Attending an NFL game doesn’t come cheap, as every football fan is probably—and perhaps painfully—aware. With each team playing just 16 home games a season, yet facing salary costs of $100 million or more, franchises aim to get the highest return they can on every seat in their stadium, not to mention on every parking space and visit to a food stand.
Just how steep a price you’ll pay for a NFL experience depends a lot on where you’re seeing the game. Ticket prices across the league vary by more than 100%, according to data gathered by Team Marketing Report, a sports research site.

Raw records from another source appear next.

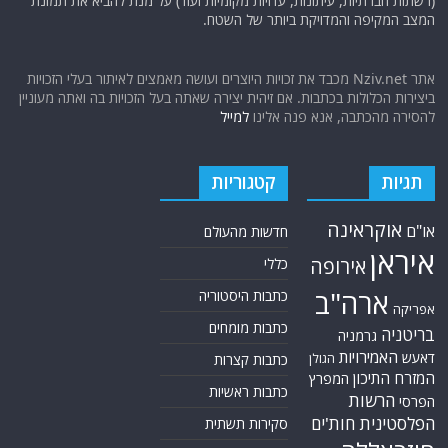
(רשתות חברתיות, עיתונות, עדויות מקומיות ועוד) על מנת להביא את תמונת
המצב המקיפה והמדויקת ביותר של השטח.
אתר Nziv.net מכבד את זכויות היוצרים ועושה מאמצים לאיתור בעלי הזכויות
ביצירות הכלולות בכתבות. אם זיהית יצירה שאתה בעל הזכויות בה ואתה מעוניין
להסירה מהכתבה, אנא פנה אלינו
למייל
תגיות
קטגוריות
אוקראינה
או"ם
חדשות מהעולם
איראן
אירופה
כללי
ארה"ב
כתבות היסטוריה
אפריקה
כתבות מומחים
בריטניה
גרמניה
האמירויות
דאעש
הגולן
כתבות קצרות
המזרח התיכון
המפרץ
כתבות ראשיות
הרשות
הפרסי
הפלסטינית
חות'ים
סקירות תשתית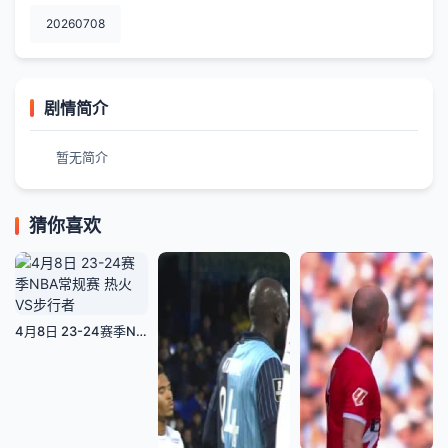
20260708
剧情简介
暂无简介
猜你喜欢
4月8日 23-24赛季NBA常规赛 热火VS步行者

In the league’s least expensive stadiums, EverBank Field, home to the Jacksonville Jaguars, and Nissan Stadium in Nashville, where the Tennessee Titans play, three tickets, on average, will cost you around $200. By contrast, the average tab for three tickets to see the Chicago Bears at Soldier Field or the New England Patriots at Gillette Stadium is close to $400.
Yet there are also huge disparities in what people earn in the cities that NFL teams call home. For example, the median household earnings in New Orleans and Tampa are less than $50,000 while in Washington D.C. they top $90,000. Where does all this leave fans when it comes to affording an NFL game? To find out, we gathered the average cost of three NFL tickets—plus parking, food, and beer—in every city and converted the median household income in the area into an hourly wage. Dividing those hourly earnings into the total tab yielded the number of work hours required for a family of three to earn enough to attend a local NFL game.
The average across the league was about a day-and-a-half of work, with median earnings of about $30 an hour and the average tab for tickets and extras of around $350. But the work required rose to two days, or close to it, in the least affordable cities, while fans in a few cities could pay their NFL tab through only a day or so of toil.
Unsurprisingly, the least affordable cities tended to have some of the highest costs, along with incomes that were below the national norm. However, high prices didn’t always coincide with unaffordability; some pricier stadiums serve affluent cities where fans can cover their NFL fix with relative ease. Alternatively, some teams located where incomes are below the norm were quite affordable, too, since their prices were in line with the modest pay of the city they served.